Jia Xinyuan, Wang Lizheng, Feng Xinyao, Liu Wenmo, Wang Xupu, Li Fangshen, Liu Xinyao, Yu Jiahao, Yu Bin, Yu Xianghui
National Engineering Laboratory for AIDS Vaccine, School of Life Sciences, Jilin University, Changchun 130012, China.
Key Laboratory for Molecular Enzymology and Engineering, Ministry of Education, School of Life Sciences, Jilin University, Changchun 130012, China.
Nano Lett. 2023 Dec 13;23(23):11120-11128. doi: 10.1021/acs.nanolett.3c03516. Epub 2023 Nov 30.
An oncolytic virus is a promising strategy for glioblastoma (GBM) therapy. However, there are still some challenges such as the blood-brain barrier (BBB) and preexisting immunity for targeted treatment of GBM with an oncolytic virus. In this study, two kinds of cell membrane-coated oncolytic adenoviruses (NCM-Ad and GCM-Ad) were prepared using neural stem cells (NSCs) and GBM cells as sources of membranes, respectively, and were shown to improve the targeted infectivity on GBM cells and avoid the immune clearance of preexisting neutralizing antibodies and . Specifically, NCM-Ad showed a strong ability to cross the BBB and target tumor cells . To improve the cytotoxicity to GBM, a capsid dual-modified oncolytic adenovirus (A4/k37) was also encapsulated, and NCM-A4/k37 showed outstanding tumor targeting and inhibition capacity in an orthotopic xenograft tumor model of GBM upon intravenous administration. This study provides a promising oncolytic virus-based targeted therapeutic strategy for glioma.

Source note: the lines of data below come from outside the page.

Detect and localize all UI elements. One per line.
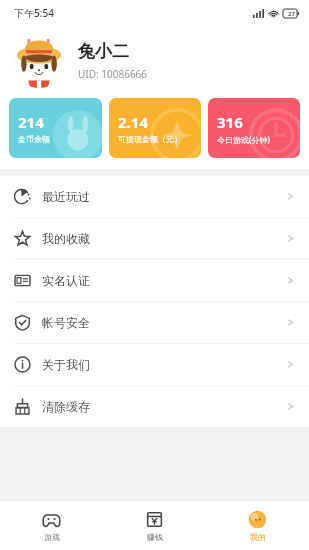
staticText: 27: [288, 10, 295, 18]
button[interactable]: 清除缓存: [0, 386, 309, 427]
button[interactable]: 最近玩过: [0, 176, 309, 217]
staticText: 金币余额: [18, 134, 50, 144]
staticText: 今日游戏(分钟): [217, 134, 270, 145]
button[interactable]: 赚钱: [103, 501, 206, 550]
staticText: 赚钱: [147, 532, 163, 542]
staticText: 帐号安全: [42, 315, 90, 330]
button[interactable]: 我的: [206, 501, 309, 550]
staticText: 2.14: [118, 112, 148, 132]
staticText: 214: [18, 112, 44, 132]
staticText: 游戏: [44, 532, 60, 542]
button[interactable]: 实名认证: [0, 260, 309, 301]
staticText: 可提现金额（元）: [118, 134, 182, 144]
button[interactable]: 2.14: [109, 98, 201, 158]
staticText: 我的收藏: [42, 231, 90, 246]
staticText: 316: [217, 112, 243, 132]
button[interactable]: 帐号安全: [0, 302, 309, 343]
button[interactable]: 关于我们: [0, 344, 309, 385]
staticText: 兔小二: [78, 41, 129, 62]
staticText: 实名认证: [42, 273, 90, 288]
staticText: 我的: [250, 532, 266, 542]
staticText: UID: 10086666: [78, 67, 148, 81]
staticText: 下午5:54: [14, 6, 54, 20]
staticText: 关于我们: [42, 357, 90, 372]
button[interactable]: 我的收藏: [0, 218, 309, 259]
staticText: 最近玩过: [42, 189, 90, 204]
button[interactable]: 214: [9, 98, 102, 158]
button[interactable]: 316: [208, 98, 300, 158]
button[interactable]: 游戏: [0, 501, 103, 550]
staticText: 清除缓存: [42, 399, 90, 414]
button[interactable]: Avatar: [12, 34, 66, 88]
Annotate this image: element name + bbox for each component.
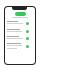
other: Included xyxy=(26,30,29,33)
button[interactable]: Included xyxy=(5,28,35,35)
button[interactable]: Included xyxy=(5,42,35,51)
button[interactable]: Included xyxy=(5,35,35,42)
other: Included xyxy=(26,45,29,48)
button[interactable]: Included xyxy=(5,20,35,27)
button[interactable] xyxy=(15,12,26,16)
other: Included xyxy=(26,22,29,25)
other: Included xyxy=(26,37,29,40)
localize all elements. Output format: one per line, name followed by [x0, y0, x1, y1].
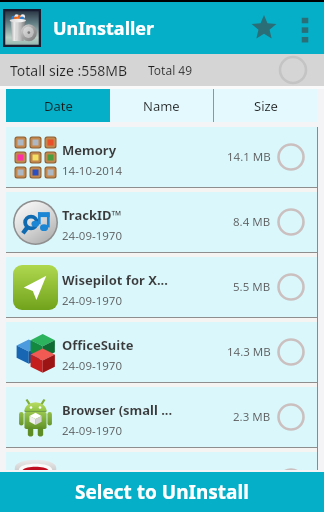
staticText: 24-09-1970: [62, 293, 123, 309]
staticText: 14.1 MB: [227, 149, 271, 165]
button[interactable]: McAfee Security: [6, 452, 317, 470]
button[interactable]: Browser (small ...: [6, 387, 317, 447]
staticText: 8.4 MB: [233, 214, 271, 230]
button[interactable]: Wisepilot for X...: [6, 257, 317, 317]
button[interactable]: More options: [286, 9, 324, 47]
button[interactable]: Favorite: [242, 6, 286, 50]
staticText: Total 49: [148, 62, 193, 78]
staticText: Memory: [62, 141, 117, 159]
button[interactable]: TrackID™: [6, 192, 317, 252]
staticText: UnInstaller: [53, 16, 155, 41]
staticText: Date: [44, 97, 73, 115]
staticText: 24-09-1970: [62, 423, 123, 439]
staticText: Totall size :558MB: [10, 61, 128, 80]
staticText: 14.3 MB: [227, 344, 271, 360]
staticText: TrackID™: [62, 206, 122, 224]
staticText: 2.3 MB: [233, 409, 271, 425]
button[interactable]: OfficeSuite: [6, 322, 317, 382]
staticText: Browser (small ...: [62, 401, 173, 419]
staticText: Wisepilot for X...: [62, 271, 168, 289]
button[interactable]: Memory: [6, 127, 317, 187]
staticText: 5.5 MB: [233, 279, 271, 295]
staticText: 24-09-1970: [62, 358, 123, 374]
button[interactable]: Name: [110, 89, 213, 122]
staticText: Select to UnInstall: [75, 479, 249, 505]
button[interactable]: Select all: [279, 56, 307, 84]
button[interactable]: Size: [214, 89, 317, 122]
staticText: Size: [254, 97, 278, 115]
staticText: 24-09-1970: [62, 228, 123, 244]
staticText: Name: [143, 97, 180, 115]
staticText: OfficeSuite: [62, 336, 134, 354]
staticText: 14-10-2014: [62, 163, 123, 179]
button[interactable]: Select to UnInstall: [0, 472, 324, 512]
button[interactable]: Date: [6, 89, 110, 122]
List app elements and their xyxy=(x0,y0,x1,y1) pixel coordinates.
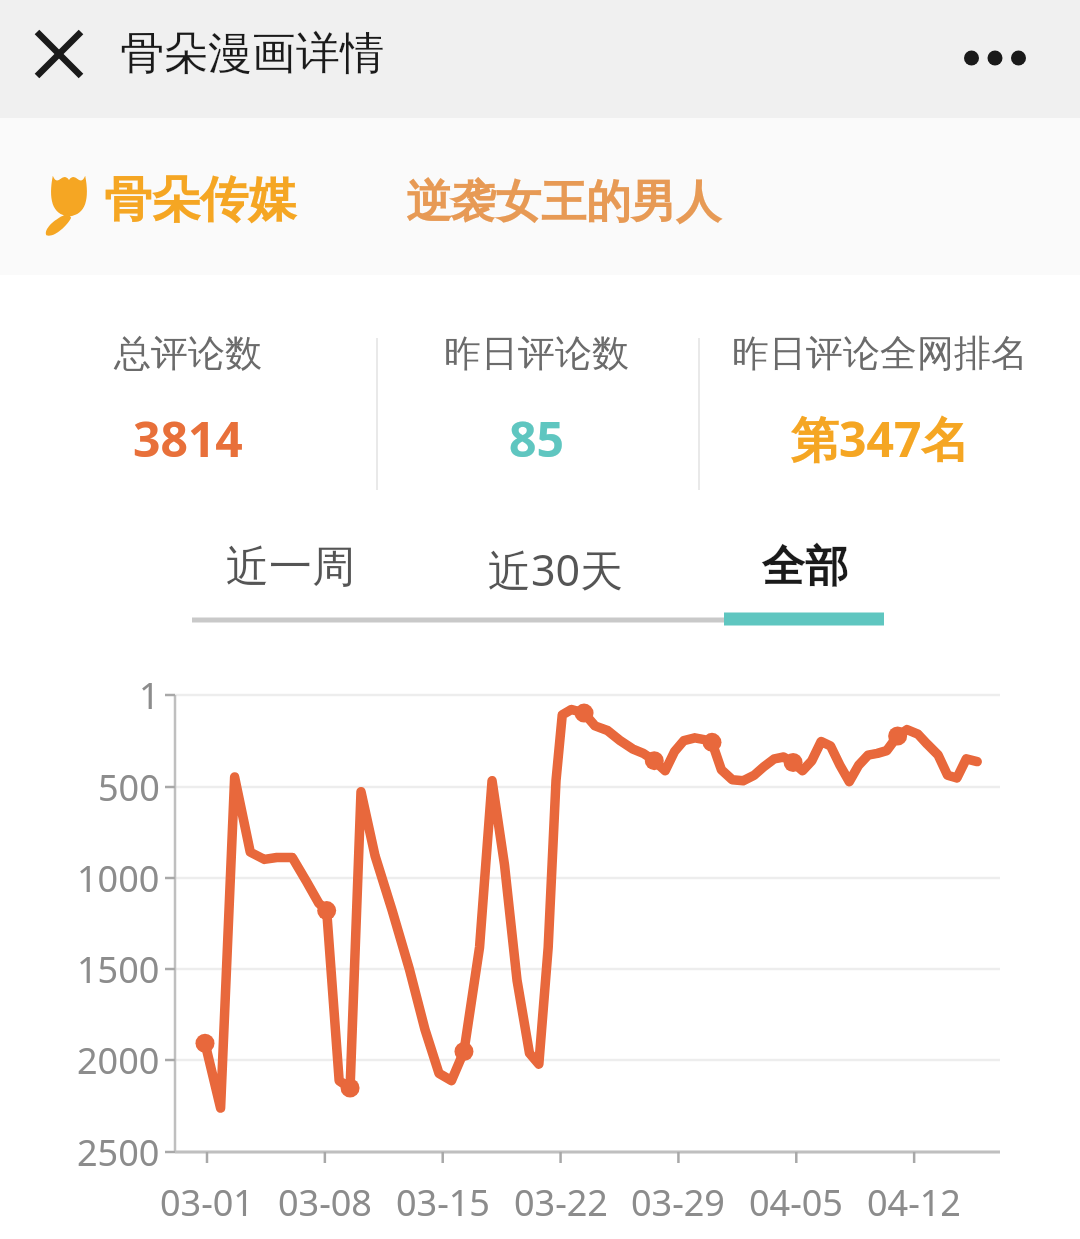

溶瘤病毒是胶质母细胞瘤(GBM)治疗的一种有前景的策略。然而,在用溶瘤病毒靶向治疗GBM时,仍存在一些挑战,如血脑屏障(BBB)和预先存在的免疫。在本研究中,分别使用神经干细胞(NSCs)和GBM细胞作为膜来源制备了两种细胞膜包被的溶瘤腺病毒(NCM-Ad和GCM-Ad),结果表明它们可提高对GBM细胞的靶向感染性,并避免预先存在的中和抗体的免疫清除。具体而言,NCM-Ad显示出强大的穿越血脑屏障并靶向肿瘤细胞的能力。为提高对GBM的细胞毒性,还封装了一种衣壳双修饰的溶瘤腺病毒(A4/k37),静脉注射后,NCM-A4/k37在GBM原位异种移植肿瘤模型中显示出出色的肿瘤靶向和抑制能力。本研究为胶质瘤提供了一种基于溶瘤病毒的有前景的靶向治疗策略。